BEGIN
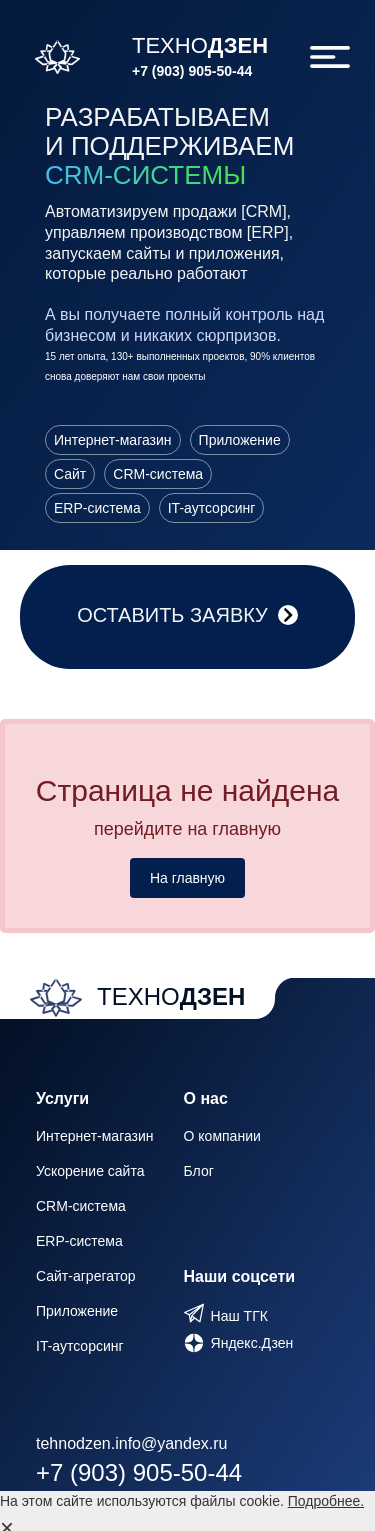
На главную (187, 878)
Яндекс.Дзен (252, 1343)
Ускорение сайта (90, 1171)
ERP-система (79, 1241)
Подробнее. (326, 1501)
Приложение (77, 1311)
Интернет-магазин (95, 1136)
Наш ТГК (239, 1316)
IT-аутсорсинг (80, 1346)
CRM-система (81, 1206)
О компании (222, 1136)
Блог (199, 1171)
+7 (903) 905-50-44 (192, 71)
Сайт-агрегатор (86, 1276)
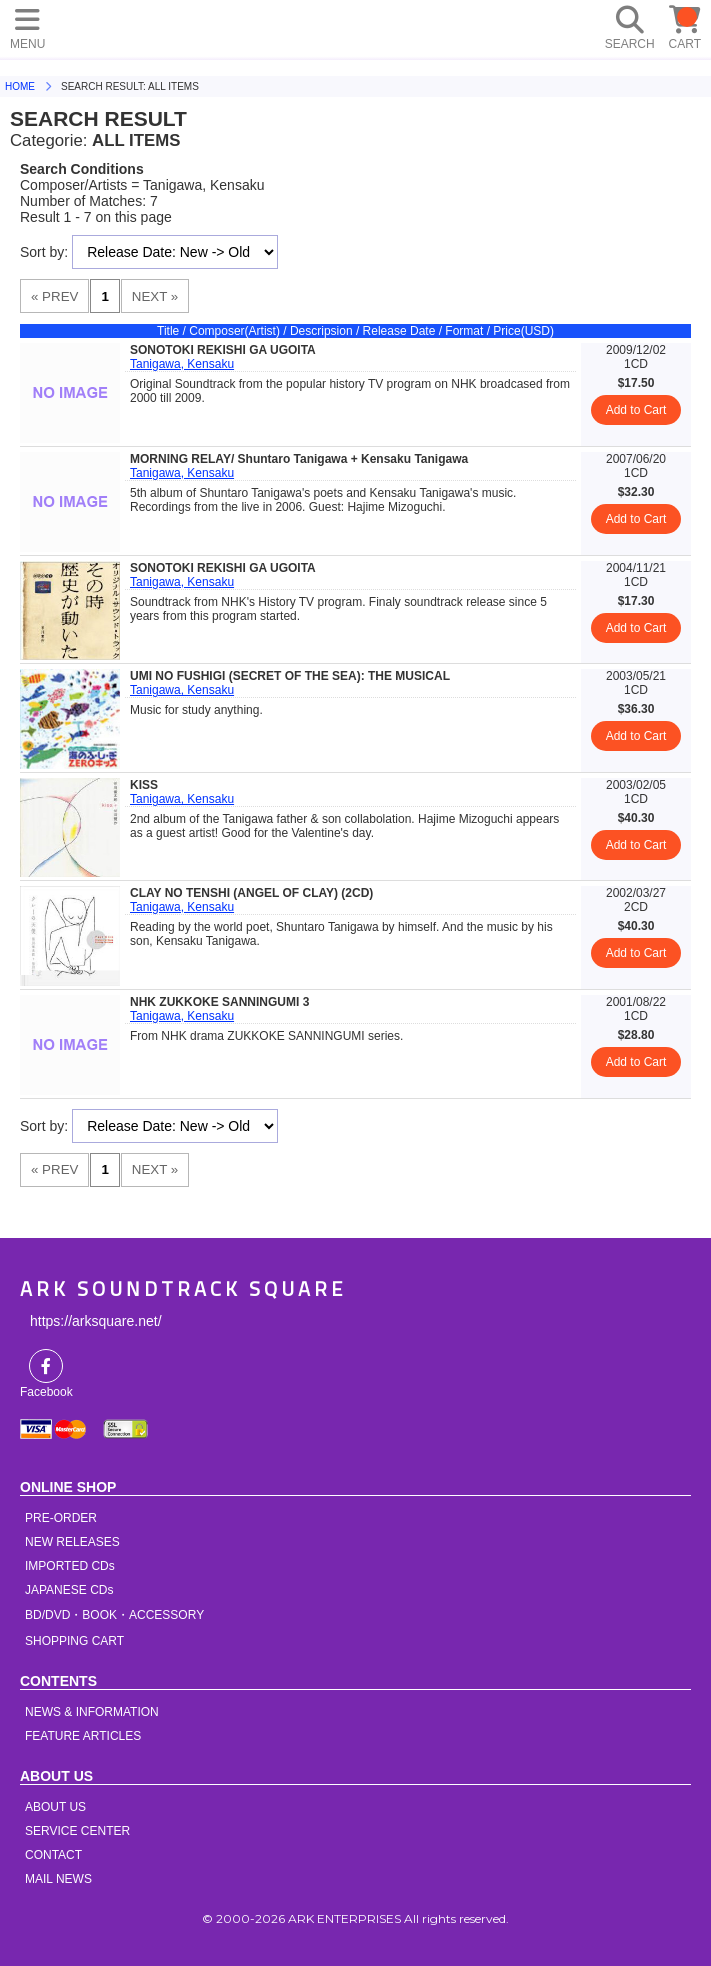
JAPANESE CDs (69, 1590)
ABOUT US (55, 1807)
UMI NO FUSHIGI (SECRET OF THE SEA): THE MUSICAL (290, 676)
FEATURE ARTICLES (83, 1736)
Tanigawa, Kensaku (182, 364)
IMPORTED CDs (70, 1566)
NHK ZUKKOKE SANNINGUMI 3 (219, 1002)
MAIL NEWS (58, 1879)
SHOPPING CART (74, 1641)
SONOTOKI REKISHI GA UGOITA (223, 350)
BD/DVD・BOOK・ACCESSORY (114, 1615)
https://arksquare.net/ (96, 1321)
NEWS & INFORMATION (92, 1712)
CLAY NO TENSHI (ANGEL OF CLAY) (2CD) (251, 893)
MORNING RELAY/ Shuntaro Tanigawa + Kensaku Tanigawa (299, 459)
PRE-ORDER (61, 1518)
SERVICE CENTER (77, 1831)
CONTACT (53, 1855)
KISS (144, 785)
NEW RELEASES (72, 1542)
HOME (240, 25)
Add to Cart (636, 410)
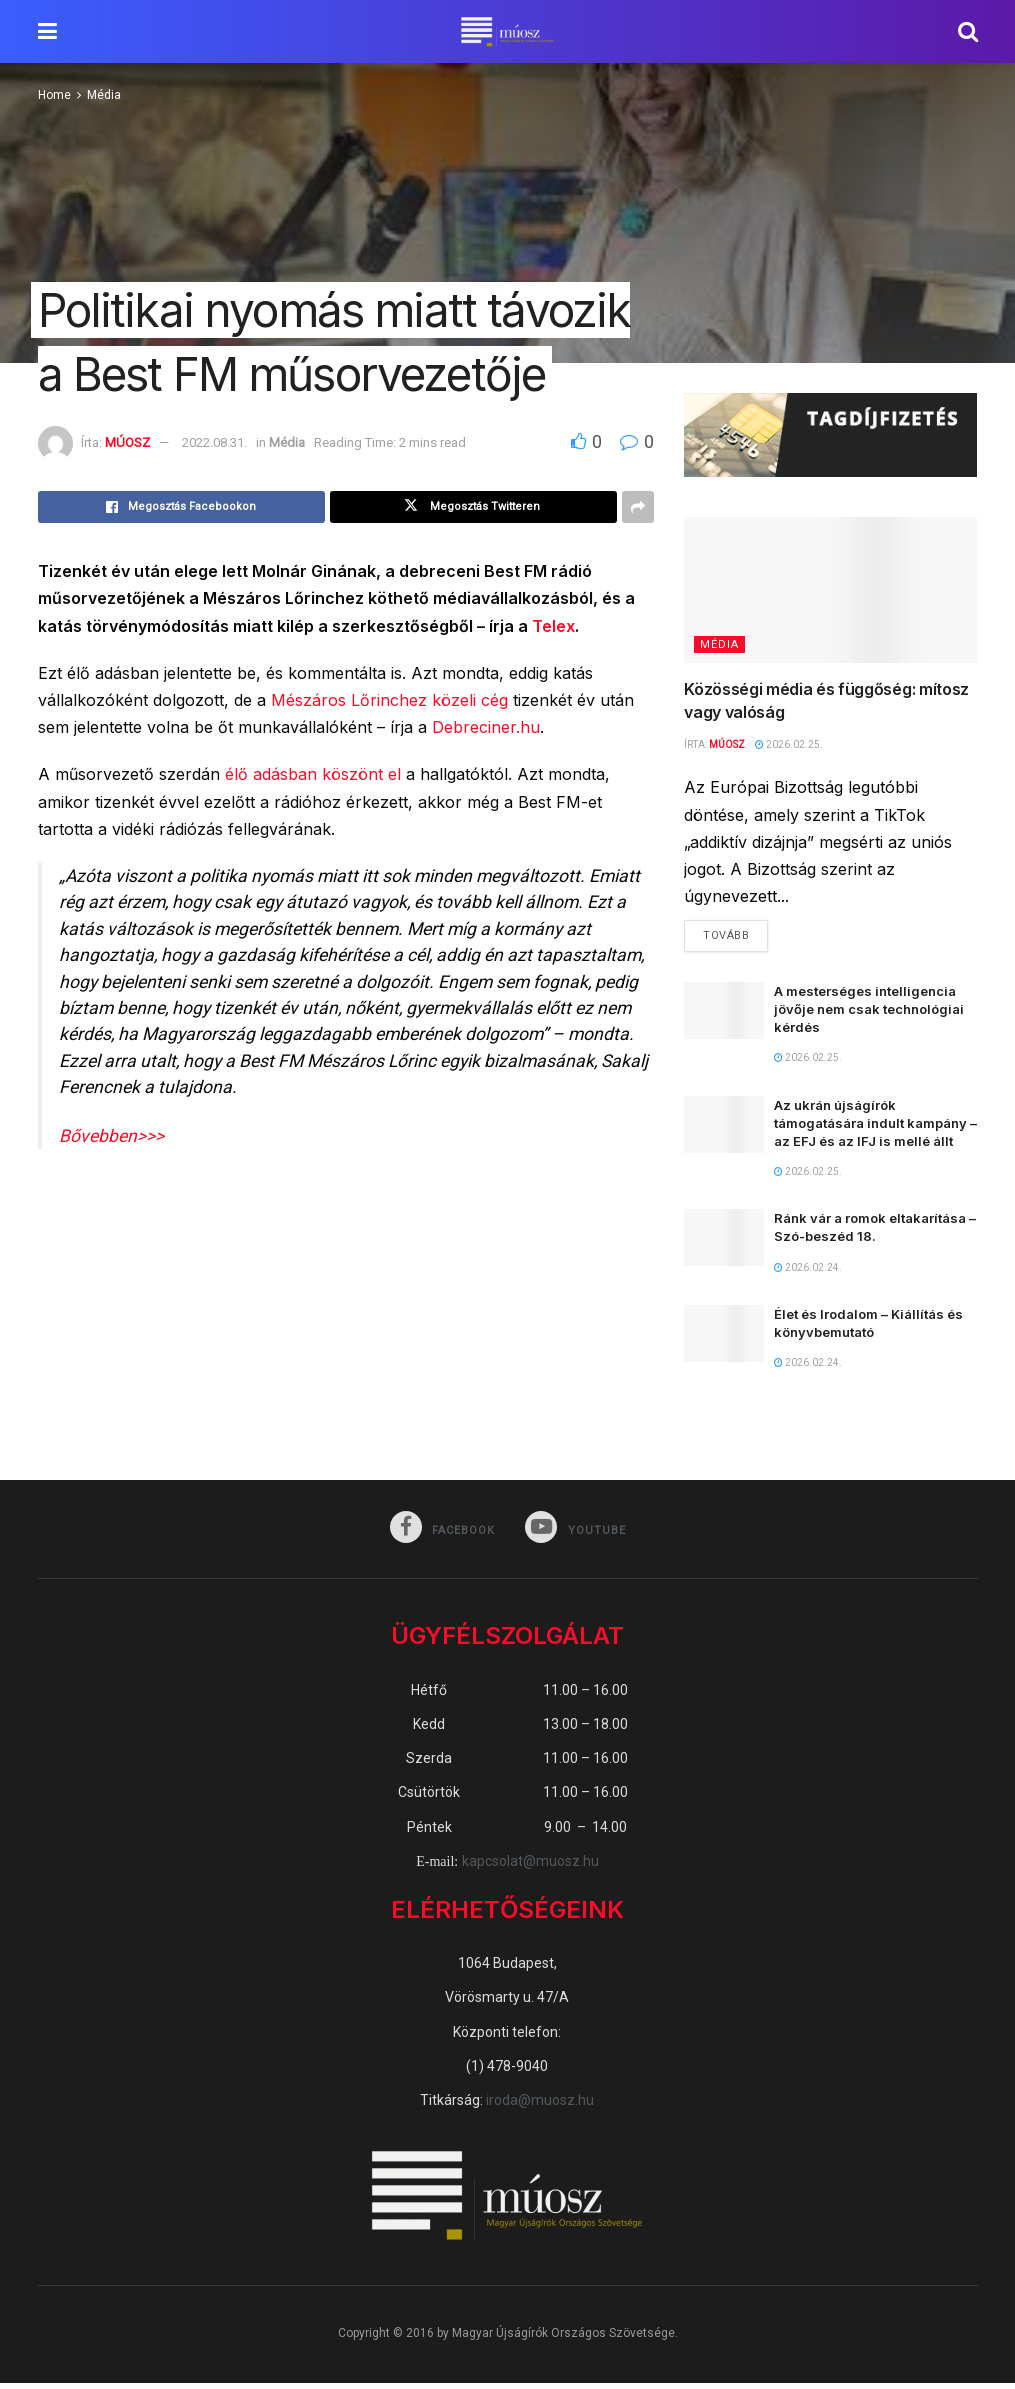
END
WORK TO COMPLETE – The answer must be the full listing, word for word, with no images in it.

RESPONSE AREA –
На главную (187, 878)
Яндекс.Дзен (252, 1343)
Ускорение сайта (90, 1171)
ERP-система (79, 1241)
Подробнее. (326, 1501)
Приложение (77, 1311)
Интернет-магазин (95, 1136)
Наш ТГК (239, 1316)
IT-аутсорсинг (80, 1346)
CRM-система (81, 1206)
О компании (222, 1136)
Блог (199, 1171)
+7 (903) 905-50-44 (192, 71)
Сайт-агрегатор (86, 1276)
JAPANESE CDs (69, 1590)
ABOUT US (55, 1807)
UMI NO FUSHIGI (SECRET OF THE SEA): THE MUSICAL (290, 676)
FEATURE ARTICLES (83, 1736)
Tanigawa, Kensaku (182, 364)
IMPORTED CDs (70, 1566)
NHK ZUKKOKE SANNINGUMI 3 (219, 1002)
MAIL NEWS (58, 1879)
SHOPPING CART (74, 1641)
SONOTOKI REKISHI GA UGOITA (223, 350)
BD/DVD・BOOK・ACCESSORY (114, 1615)
https://arksquare.net/ (96, 1321)
NEWS & INFORMATION (92, 1712)
CLAY NO TENSHI (ANGEL OF CLAY) (2CD) (251, 893)
MORNING RELAY/ Shuntaro Tanigawa + Kensaku Tanigawa (299, 459)
PRE-ORDER (61, 1518)
SERVICE CENTER (77, 1831)
CONTACT (53, 1855)
KISS (144, 785)
NEW RELEASES (72, 1542)
HOME (240, 25)
Add to Cart (636, 410)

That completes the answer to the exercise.